Arno Rafael Minkkinen construit depuis le début des années 70 une œuvre de photographie qui relève de l’autoportrait puisqu’en chaque image, il est l’opérateur et le sujet de sa prise de vue, mais la référence à ce genre photographique ne se réduit pas à cette seule définition minimale. L’œuvre entière est vouée à l’exploration d’un espace hors normes où les codes usuels de la représentation sont remis en question et cela est d’autant plus étrange que cet espace, c’est la photographie elle-même. La photographie dont on attend, à cause de sa perfection technique, qu’elle restitue fidèlement toutes les apparences du monde, devient ici l’instrument d’un doute à l’égard de la réalité.

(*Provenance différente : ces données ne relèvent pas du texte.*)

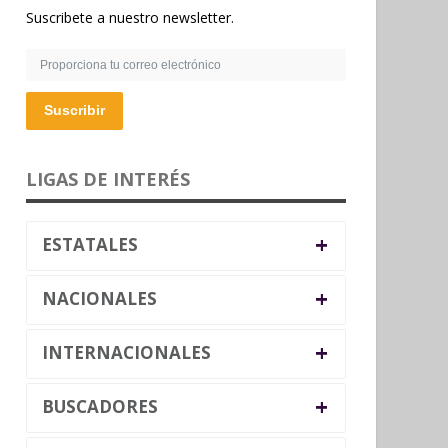
Suscribete a nuestro newsletter.
Suscribir
LIGAS DE INTERÉS
+
ESTATALES
+
NACIONALES
+
INTERNACIONALES
+
BUSCADORES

Ainsi, la notion du paysage, qui tient une place si importante dans les photographies de Minkkinen, est dévoyée quand la vue d’ensemble d’un site est hantée par une présence qui lui est à la fois tout à fait étrangère et tout à fait intime, totalement déplacée et totalement intégrée dans le décor paysager.

Si, pour commencer la visite de cette œuvre, l’on se réfère à son image la plus célèbre, Narragansett, Rhode Island, 1973 (p. 32), le spectateur est tout d’abord désappointé devant une forme qu’il ne reconnaît pas, mais dont il pressent, par la force du cadrage, qu’elle est à la bonne place au plein cœur du paysage : ce qui surgit là, dans un site séculairement propice à l’échouage de toutes choses venues du large, ressemble à un appariement entre l’homme et les chéloniens. Le regard est happé au cœur même de l’image, dans le creux noir d’une bouche qui devient le centre aveugle autour duquel un ordre insoupçonné déstabilise la vision banale d’un bord de mer.

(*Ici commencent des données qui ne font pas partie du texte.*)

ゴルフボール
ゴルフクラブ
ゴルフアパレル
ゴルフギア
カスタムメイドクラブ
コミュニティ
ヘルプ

Le photographe met son corps en scène pour qu’il fusionne avec le décor naturel de sorte qu’on ne l’aperçoit d’abord que comme une anomalie du paysage et il faut le temps d’une hésitation avant de reconstruire les deux ordres incompatibles réunis par la photographie pour produire une pure image. Cette hésitation est plus ou moins longue, comme dans la photo intitulée Pachaug, Connecticut, 1974 (p. 34) difficile à déchiffrer : on ne saisit pas au premier regard le visage émergeant de la ligne de flottaison qui s’est anamorphosé dans son propre reflet, créant ainsi une figure improbable. Et dans d’autres images, comme Oulunjärvi Afternoon, Paltaniemi, Kajaani, Finland, 2009 (p. 30), ce temps de latence se partage entre le doute et l’inquiétude : une forme noire, qui pourrait être un rocher érodé ou une croupe animale, surgit des eaux dans un panorama lacustre crépusculaire. On est très près ici du motif qui inspira à H. P. Lovecraft la dernière et la plus belle de ses nouvelles fantastiques, Night Ocean. Rien de fortuit dans cette référence puisque l’ensemble des autoportraits, à l’instar de la création fantastique littéraire, s’efforce d’atteindre une représentation de l’impossible.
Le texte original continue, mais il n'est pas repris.